Here is a piece from the Albuquerque Journal on keeping track of family stories... I think they were reading our class' minds...

Making History


Rick Nathanson / Journal Staff Writer/Published 5/6/2012 

 

An old baseball card, a yellowing photograph, a birth certificate, an old 45 rpm record or the recollection of a favorite story by a favorite uncle.
These are more than the bric a brac of everyday living; rather, they are pieces of a person's life that can be preserved and shared as part of a personal history or "life story" to pass on to future generations.
Now, thanks to digital technology, people can archive that history and present it in many formats interviews on CDs or DVDs, movie and slide shows, or scrapbooks with text, photos, memorabilia and documents. And they can be posted and shared online at personal or business websites and social networking pages.
Creating a life story is important, personal historians say. "It connects us to each other and to the past, it gives people a sense of place and it records our stories and contributions," says personal historian Genevieve Russell, who operates StoryPortrait Media in Santa Fe. "We know who we are, in part, because we know where we came from, but creating a life story is also a good way to reflect on everything you've done in your life."
And it's not necessary to have lived a long life to create a personal life story. This semester Tom Gilbert, a social studies teacher at Our Lady of Fatima Catholic School in Albuquerque, has introduced seventh graders to the idea that life stories are histories in the making.
The project is intended to give kids "a sense of story as history," he says, because historical events typically get passed along first as oral stories "before someone writes it down to preserve it."
How to get started
It can take time to compile a personal history, and if there are many archival documents, it can be an exercise in organization.

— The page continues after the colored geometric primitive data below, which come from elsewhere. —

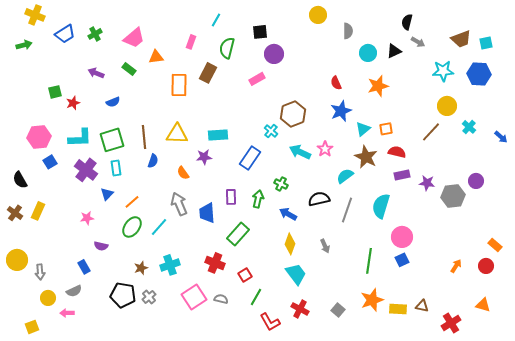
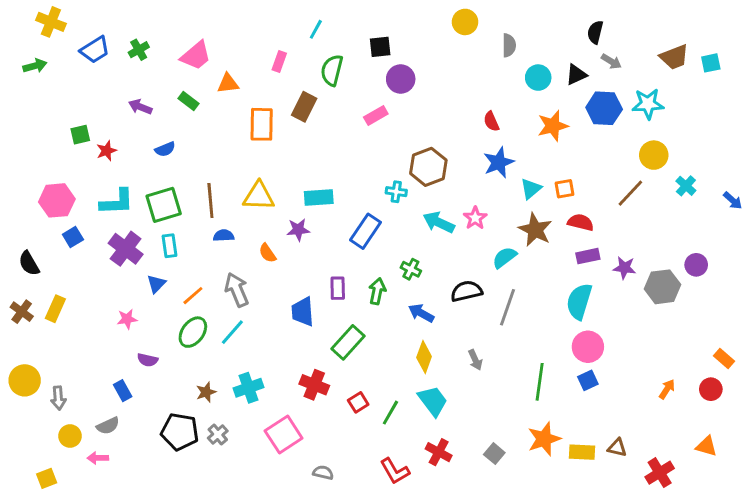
blue hexagon: (479, 74) -> (604, 108), moved
cyan cross: (271, 131) -> (396, 192), turned -32
blue semicircle: (153, 161) -> (224, 236), turned -112
gray arrow: (179, 204) -> (237, 290), moved
cyan semicircle: (381, 206) -> (579, 301), moved
green line: (256, 297) -> (390, 413), moved
gray semicircle: (221, 299) -> (323, 473), moved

That's why people often seek out profesional services of personal historians, says Beth Morgan of Full Circle Heritage Service in Vado, N.M.
Software can help, such as "Personal Historian 2," "Family Atlas" and "Personal Ancestral File."
Websites provide instructions and templates. Users can pour in text and photos, then share their compilations online through social media or print on demand in a book or photo album.
Increasingly popular, says Russell, are personal or family websites where people can share family stories, post photos, letters, a family tree, genealogical data. Stories can be as text, video clips, sound or images.
Finding stories
Paul Ingles, an Albuquerque radio producer and documentarian, has created oral CD histories of his parents and an aunt for members of his own family an exercise, he says, that "is not that much different than some of my work as a radio documentarian."
Recording your own life stories is one thing, but getting others, especially older people, to talk about themselves may not be so easy, Ingles says. Often times, "they do not think that their lives have been all that extraordinary and they don't understand why anybody wants to sit them down and ask them about their life and times."
When they do start talking, they can ramble if not kept on point, he says. "The trick is to get them to talk about feelings and what they did and motivations about why they did it, and to offer descriptions," he suggests. "A common mistake is to go in with a list of questions and then when the subject answers a question you go on to the next one; then, when you listen to the interview later you realize they didn't say enough."
Forms of histories
In addition to audio CDs, personal histories can involve digital or book form memoirs written by family members; DVDs of interviews with the subject and people close to the subject; a video history that uses old photos, home movies, slides and related material set against a background of music; and ethical wills or legacy letters in which the subject relates personal values, beliefs, life lessons, hopes and wishes for family, friends and community.
One of the oldest and still popular forms of chronicling personal and family history is with a scrapbook, and one of the oldest reasons to create one is still relevant. "It helps preserve memories in something other than a shoebox," says Elizabeth Reil, owner of Scraps Galore in Albuquerque.
"The nice thing about a scrapbook as opposed to a digital format, is people can touch it and hold it, which I think provides a greater appreciation for the person and the process."
Scrapbooks commonly contain personal photos and images from magazines or printed off the Internet, personal writings, drawings, newspaper articles, an envelope of hair from a child's first visit to the barbershop, embellishments such as stickers or colored paper, concert or theater programs and ticket stubs from sports events.
Special scissors can be used to cut different shaped edgings into paper or photos, and scrapbooks often contain pockets to hold audio or music CDs, DVDs or plastic page protectors for special citations or documents. "You're pretty much limited only by your imagination," Reil says.